Background and Motivation

Clinical content in the form of diverse formats such as patient medical records, detailed clinical case reports, or electronic health records (EHR), continues to grow at an unprecedented rate across healthcare systems worldwide, existing in numerous languages beyond English, reflecting the global nature of medical practice. The extensive length of many clinical reports presents a significant barrier for healthcare professionals who must efficiently extract essential clinical information from these documents. Recent advances in generative and encoder-based large language models (LLMs) have demonstrated substantial potential for automated summarization—offering the capability to distill comprehensive clinical narratives into concise summaries retaining critical diagnostic, relevant medical concepts and clinical details while significantly reducing document length. This creates an urgent imperative to rigorously assess and compare the performance of clinical summarization systems across multiple languages.

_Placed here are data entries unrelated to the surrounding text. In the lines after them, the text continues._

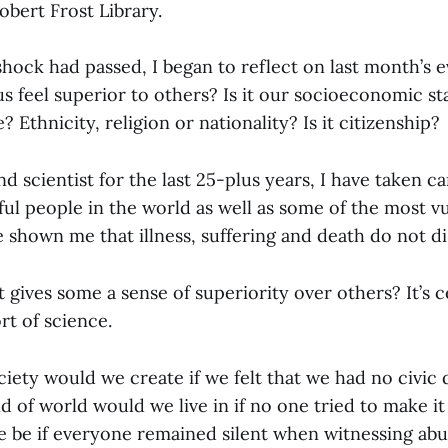
obert Frost Library.
 shock had passed, I began to reflect on last month’s 
s feel superior to others? Is it our socioeconomic s
? Ethnicity, religion or nationality? Is it citizenship?
nd scientist for the last 25-plus years, I have taken c
l people in the world as well as some of the most vul
e shown me that illness, suffering and death do not d
at gives some a sense of superiority over others? It’s c
rt of science.
iety would we create if we felt that we had no civic 
 of world would we live in if no one tried to make it
be if everyone remained silent when witnessing abu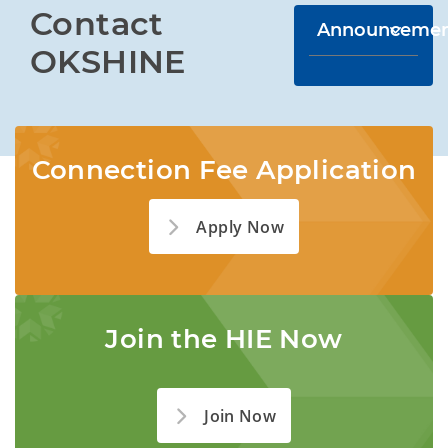
Contact 
Announcemen
OKSHINE
Connection Fee Application
Apply Now
Join the HIE Now
Join Now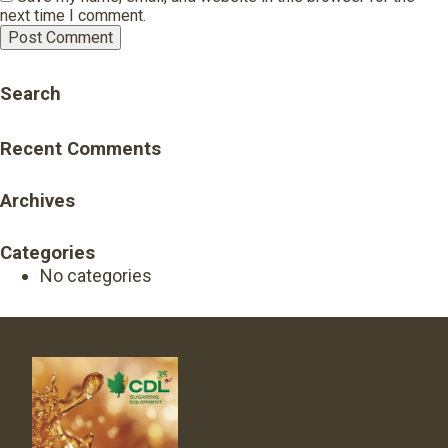
next time I comment.
Search
Recent Comments
Archives
Categories
No categories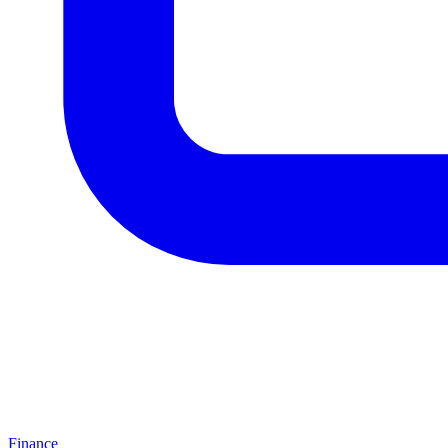
Finance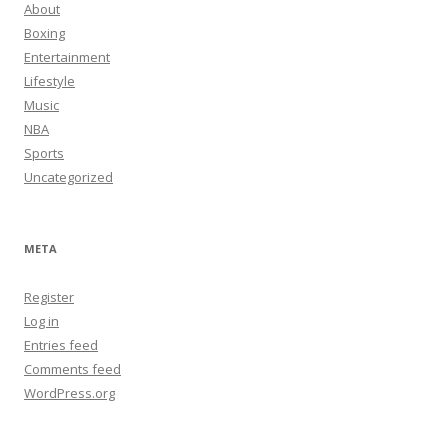
About
Boxing
Entertainment
Lifestyle
Music
NBA
Sports
Uncategorized
META
Register
Log in
Entries feed
Comments feed
WordPress.org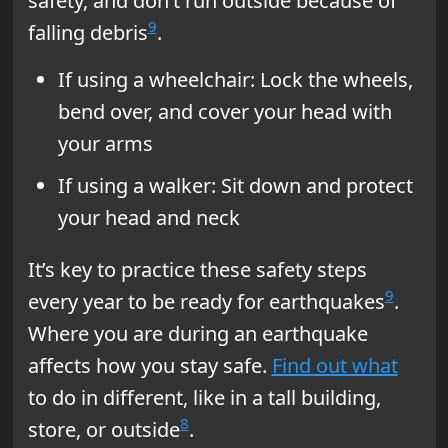
safety, and don’t run outside because of
9
falling debris
.
If using a wheelchair: Lock the wheels,
bend over, and cover your head with
your arms
If using a walker: Sit down and protect
your head and neck
It’s key to practice these safety steps
9
every year to be ready for earthquakes
.
Where you are during an earthquake
affects how you stay safe.
Find out what
to do in different, like in a tall building,
8
store, or outside
.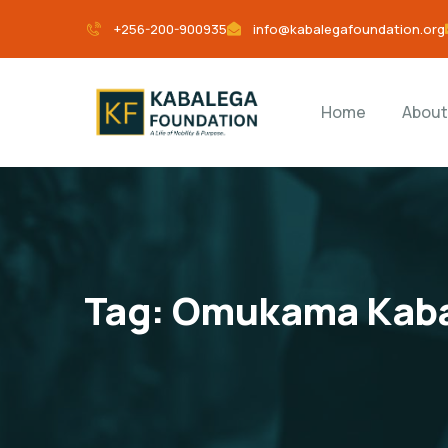
+256-200-900935
info@kabalegafoundation.org
Home
About
Tag:
Omukama Kab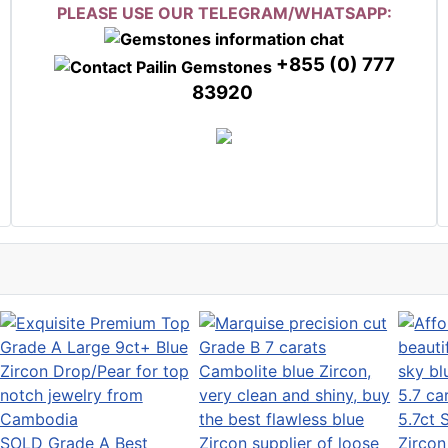
PLEASE USE OUR TELEGRAM/WHATSAPP:
+855 (0) 777
83920
5.7ct 
SOLD Grade A Best
Zircon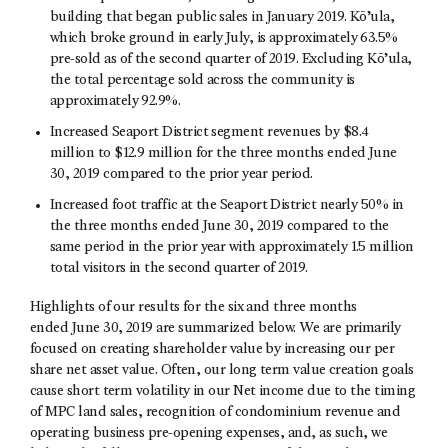
building that began public sales in January 2019. Kō’ula,
which broke ground in early July, is approximately 63.5%
pre-sold as of the second quarter of 2019. Excluding Kō’ula,
the total percentage sold across the community is
approximately 92.9%.
Increased Seaport District segment revenues by $8.4
million to $12.9 million for the three months ended June
30, 2019 compared to the prior year period.
Increased foot traffic at the Seaport District nearly 50% in
the three months ended June 30, 2019 compared to the
same period in the prior year with approximately 1.5 million
total visitors in the second quarter of 2019.
Highlights of our results for the six and three months
ended June 30, 2019 are summarized below. We are primarily
focused on creating shareholder value by increasing our per
share net asset value. Often, our long term value creation goals
cause short term volatility in our Net income due to the timing
of MPC land sales, recognition of condominium revenue and
operating business pre-opening expenses, and, as such, we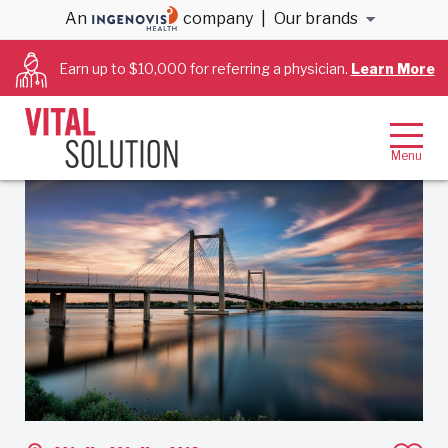
An
company
|
Our brands
Back to results
Earn up to $10,000 for referring a physician.
Learn More
Cardiology – Interventional
Job ID: 137005
Share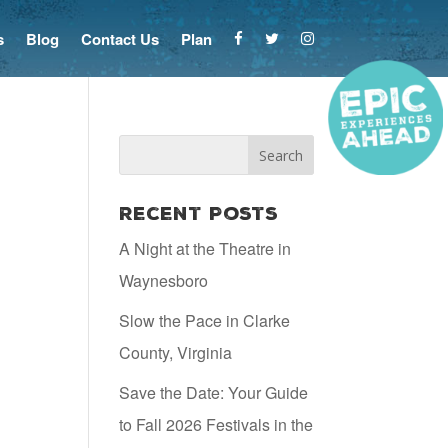
s
Blog
Contact Us
Plan
Recent Posts
A Night at the Theatre in
Waynesboro
Slow the Pace in Clarke
County, Virginia
Save the Date: Your Guide
to Fall 2026 Festivals in the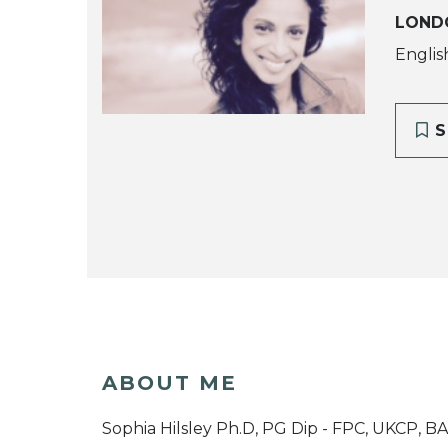
LOND
Englis
S
ABOUT ME
Sophia Hilsley Ph.D, PG Dip - FPC, UKCP, B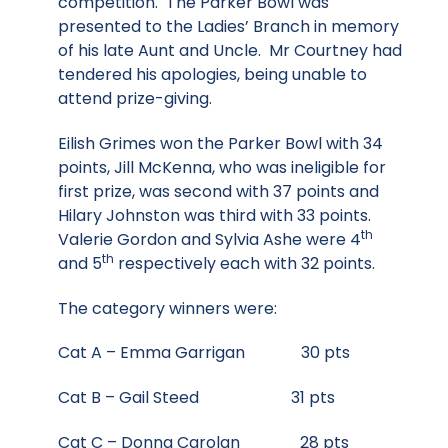
competition. The Parker Bowl was
presented to the Ladies’ Branch in memory
of his late Aunt and Uncle. Mr Courtney had
tendered his apologies, being unable to
attend prize-giving.
Eilish Grimes won the Parker Bowl with 34
points, Jill McKenna, who was ineligible for
first prize, was second with 37 points and
Hilary Johnston was third with 33 points.
th
Valerie Gordon and Sylvia Ashe were 4
th
and 5
respectively each with 32 points.
The category winners were:
Cat A – Emma Garrigan 30 pts
Cat B – Gail Steed 31 pts
Cat C – Donna Carolan 28 pts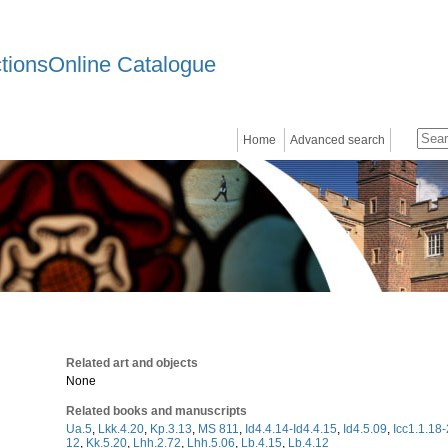
ctionsOnline Catalogue
Home
Advanced search
Related art and objects
None
Related books and manuscripts
Ua.5
,
Lkk.4.20
,
Kp.3.13
,
MS 811
,
Id4.4.14-Id4.4.15
,
Id4.5.09
,
Icc1.1.18
12
,
Kk.5.20
,
Lhh.2.72
,
Lhh.5.06
,
Lb.4.15
,
Lb.4.12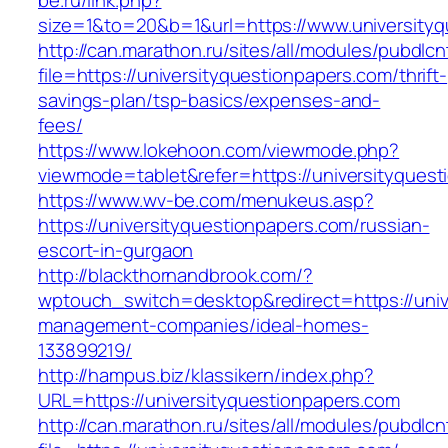
be.ru/link.php?
size=1&to=20&b=1&url=https://www.universityq
http://can.marathon.ru/sites/all/modules/pubdlc
file=https://universityquestionpapers.com/thrift-
savings-plan/tsp-basics/expenses-and-
fees/
https://www.lokehoon.com/viewmode.php?
viewmode=tablet&refer=https://universityques
https://www.wv-be.com/menukeus.asp?
https://universityquestionpapers.com/russian-
escort-in-gurgaon
http://blackthornandbrook.com/?
wptouch_switch=desktop&redirect=https://univ
management-companies/ideal-homes-
133899219/
http://hampus.biz/klassikern/index.php?
URL=https://universityquestionpapers.com
http://can.marathon.ru/sites/all/modules/pubdlc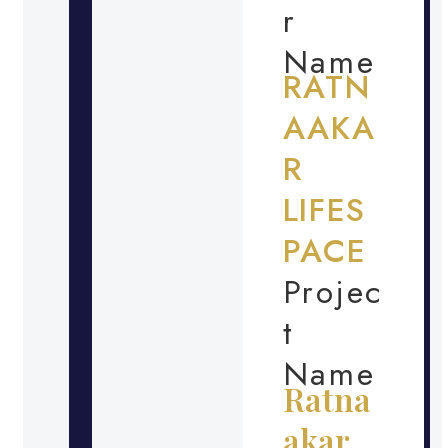
r
Name
RATN
AAKA
R
LIFES
PACE
Projec
t
Name
Ratna
akar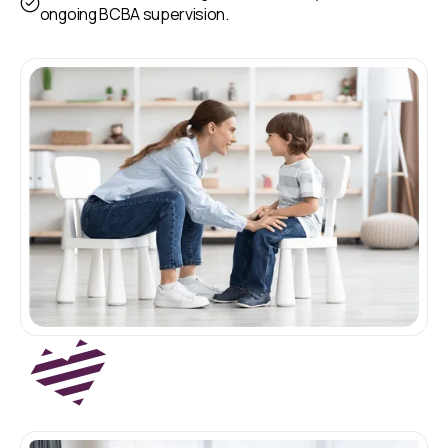
ongoing BCBA supervision.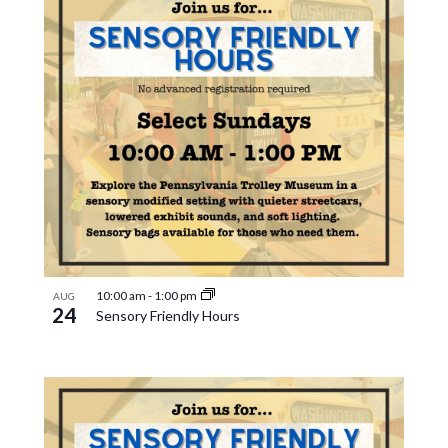
10:00 am
-
1:00 pm
AUG
24
Sensory Friendly Hours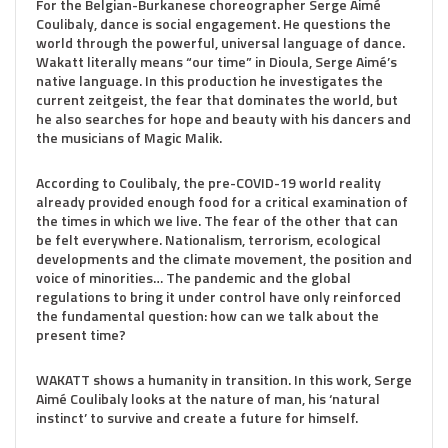
For the Belgian-Burkanese choreographer Serge Aimé
Coulibaly, dance is social engagement. He questions the
world through the powerful, universal language of dance.
Wakatt literally means “our time” in Dioula, Serge Aimé’s
native language. In this production he investigates the
current zeitgeist, the fear that dominates the world, but
he also searches for hope and beauty with his dancers and
the musicians of Magic Malik.
According to Coulibaly, the pre-COVID-19 world reality
already provided enough food for a critical examination of
the times in which we live. The fear of the other that can
be felt everywhere. Nationalism, terrorism, ecological
developments and the climate movement, the position and
voice of minorities… The pandemic and the global
regulations to bring it under control have only reinforced
the fundamental question: how can we talk about the
present time?
WAKATT shows a humanity in transition. In this work, Serge
Aimé Coulibaly looks at the nature of man, his ‘natural
instinct’ to survive and create a future for himself.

We present MultiClinSum-2, the second edition of our shared task focusing on automatic summarization of lengthy clinical case reports across 15 languages: English, French, Spanish, Portuguese, Italian, Russian, Catalan, Norwegian, Danish, Romanian, German, Greek, Dutch, Czech, and Swedish. The task leverages a comprehensive corpus of full clinical cases paired with reference summaries derived from biomedical literature. Automatically generated summaries will be evaluated against gold standard summaries using ROUGE-2 scores and BERTScore, complemented by LLM-as-a-judge approaches for qualitative assessment.